A cacophony of Western lawmakers and media figures have called on their leaders to institute a no-fly zone over Ukraine, notwithstanding the risks of sparking a war between NATO and Russia. President Putin stressed last week that Moscow would see any attempt to set up a no-fly zone as “participation of the respective country in an armed conflict.”
Any effort to institute a no-fly zone over Ukraine would require approval from the United Nations Security Council, and the only alternative is war with Russia, European Union military committee chairman Claudio Graziano has said.
“The decision can only be taken by the UN, as was the case in Libya. In the current case, without such a decision from the UN, it would constitute an act of war against Russia,” Graziano told Italy’s Corriere della Sera newspaper on Monday.
The general praised Western sanctions against Russia, calling them a “dutiful, extraordinary and unanimous response” to Moscow’s military operation in Ukraine, and emphasizing that “their impact will increase over time.” He admitted that the restrictions will “undoubtedly also have a very high cost for those who applied them – such as Italy, which over the years has not diversified their energy supply.” Graziano promised that the European Union would achieve full rapid deployment capacity of 5,000 troops by 2025, and that a common European defence force of “at least 60,000 troops, usable up to 6,000 km beyond European borders,” was in the offing. The general also called on EU nations to optimize military spending, saying the bloc’s annual 230 billion euros in outlays includes up to 100 billion euros in waste caused by duplication of systems and the loss of economies of scale.
No-Fly Zones: A Brief History
The US and its NATO allies have used no-fly zones three times since the end of the Cold War, targeting Iraq, Bosnia and Libya. The no-fly zone instituted over Iraq between 1991 and 2003 was implemented unilaterally by the US and its allies, and did not receive approval from the UN, which called them “illegal.” The no-fly zone was repeatedly used by coalition forces to attack ground targets, with Baghdad estimating that some 1,400 Iraqi civilians were killed in US and British strikes through the 12 years the zone was implemented. Between 1993 and 1995, NATO aircraft implemented a UN-authorized no-fly zone over Bosnia. The Western alliance used the authorization to carry out airstrikes against hundreds of targets, including Serbian forces, but also civilian infrastructure such as waterworks, bridges, hospitals and television and radio broadcast facilities, killing over 150 civilians and polluting the region with depleted uranium.

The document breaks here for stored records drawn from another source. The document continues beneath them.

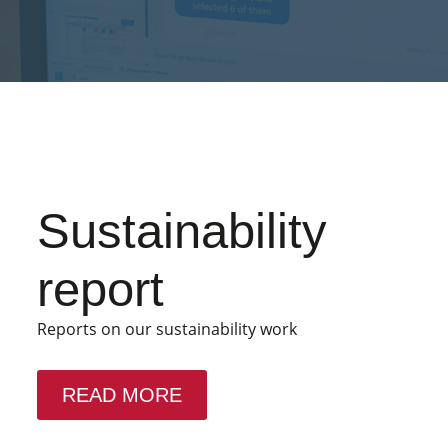
Sustainability
report
Reports on our sustainability work
READ MORE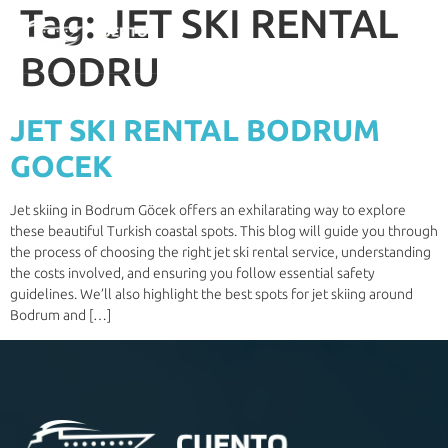
Tag:
JET SKI RENTAL
BODRU
JET SKI RENTAL BODRUM
GOCEK
Jet skiing in Bodrum Göcek offers an exhilarating way to explore
these beautiful Turkish coastal spots. This blog will guide you through
the process of choosing the right jet ski rental service, understanding
the costs involved, and ensuring you follow essential safety
guidelines. We’ll also highlight the best spots for jet skiing around
Bodrum and […]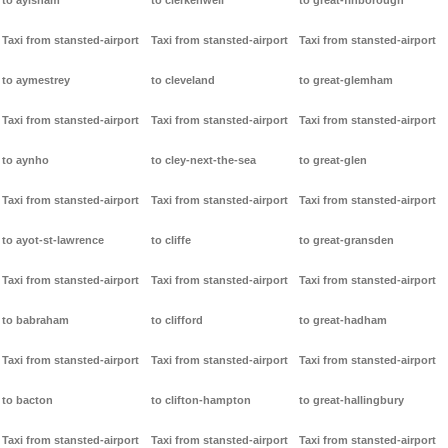
to aylsham
to clerkenwell
to great-finborough
Taxi from stansted-airport
Taxi from stansted-airport
Taxi from stansted-airport
to aymestrey
to cleveland
to great-glemham
Taxi from stansted-airport
Taxi from stansted-airport
Taxi from stansted-airport
to aynho
to cley-next-the-sea
to great-glen
Taxi from stansted-airport
Taxi from stansted-airport
Taxi from stansted-airport
to ayot-st-lawrence
to cliffe
to great-gransden
Taxi from stansted-airport
Taxi from stansted-airport
Taxi from stansted-airport
to babraham
to clifford
to great-hadham
Taxi from stansted-airport
Taxi from stansted-airport
Taxi from stansted-airport
to bacton
to clifton-hampton
to great-hallingbury
Taxi from stansted-airport
Taxi from stansted-airport
Taxi from stansted-airport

In March 2011, the United Nations Security Council approved the creation of a no-fly zone over Libya –with Russia, China, India, Brazil and Germany abstaining from the vote after receiving assurances that the measure would be solely aimed at preventing attacks against civilian targets by the Libyan government. Instead, the resolution was used by the US and its NATO and Gulf allies to bomb Libyan government forces with impunity. Vladimir Putin, who was serving as Russia’s prime minister at the time, called the resolution authorizing the no-fly zone “defective and flawed,” and suggested that “it resembles medieval calls for crusades. ”The campaign of NATO bombings succeeded, Gaddafi was overthrown and tortured to death by rebels, and Libya was turned into a failed state rife with open-air slave markets and terrorist activity.
President Putin commented on the issue of a possible NATO no-fly zone over Ukraine in no uncertain terms last week, warning that “any movement in this direction will be considered by us as participation of the respective country in an armed conflict.” Imposing such a zone would have “colossal and catastrophic consequences not only for Europe but also the whole world,” Putin said.